WORK TO COMPLETE: Search the entries for lines that contain the word "Venedig", and report each one found.

[Saved entries]
┄┄┄┄┄┄

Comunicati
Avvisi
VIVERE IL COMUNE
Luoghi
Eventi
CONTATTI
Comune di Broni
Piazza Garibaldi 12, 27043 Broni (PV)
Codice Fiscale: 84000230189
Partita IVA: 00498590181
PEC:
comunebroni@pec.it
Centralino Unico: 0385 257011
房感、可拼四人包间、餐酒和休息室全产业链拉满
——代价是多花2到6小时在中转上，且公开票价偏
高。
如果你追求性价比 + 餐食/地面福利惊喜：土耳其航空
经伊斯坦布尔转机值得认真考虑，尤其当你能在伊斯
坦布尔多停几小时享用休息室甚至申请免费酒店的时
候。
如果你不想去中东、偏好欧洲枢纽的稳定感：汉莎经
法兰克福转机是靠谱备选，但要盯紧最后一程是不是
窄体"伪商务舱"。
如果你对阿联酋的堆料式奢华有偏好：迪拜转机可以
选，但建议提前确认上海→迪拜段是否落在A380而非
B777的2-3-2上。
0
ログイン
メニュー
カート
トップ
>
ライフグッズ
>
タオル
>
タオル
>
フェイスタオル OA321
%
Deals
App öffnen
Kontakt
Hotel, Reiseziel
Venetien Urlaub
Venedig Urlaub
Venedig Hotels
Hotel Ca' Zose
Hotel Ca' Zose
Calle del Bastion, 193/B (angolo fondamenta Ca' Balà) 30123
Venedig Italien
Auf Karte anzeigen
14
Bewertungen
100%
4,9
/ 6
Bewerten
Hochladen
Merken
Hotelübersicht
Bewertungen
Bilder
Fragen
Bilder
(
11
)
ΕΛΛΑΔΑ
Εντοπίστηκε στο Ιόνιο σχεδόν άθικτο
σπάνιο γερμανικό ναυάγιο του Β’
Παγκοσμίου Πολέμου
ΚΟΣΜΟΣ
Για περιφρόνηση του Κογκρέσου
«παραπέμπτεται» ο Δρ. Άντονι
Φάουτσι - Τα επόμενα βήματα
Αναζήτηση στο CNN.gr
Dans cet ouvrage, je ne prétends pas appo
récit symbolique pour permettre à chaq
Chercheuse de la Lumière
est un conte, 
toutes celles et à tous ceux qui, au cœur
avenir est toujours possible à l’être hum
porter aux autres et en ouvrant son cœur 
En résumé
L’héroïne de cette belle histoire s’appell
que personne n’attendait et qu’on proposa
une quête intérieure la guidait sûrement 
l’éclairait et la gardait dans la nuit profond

┄┄┄┄┄┄

SOLUTION TO THIS TASK:
Venedig Urlaub
Venedig Hotels
Venedig Italien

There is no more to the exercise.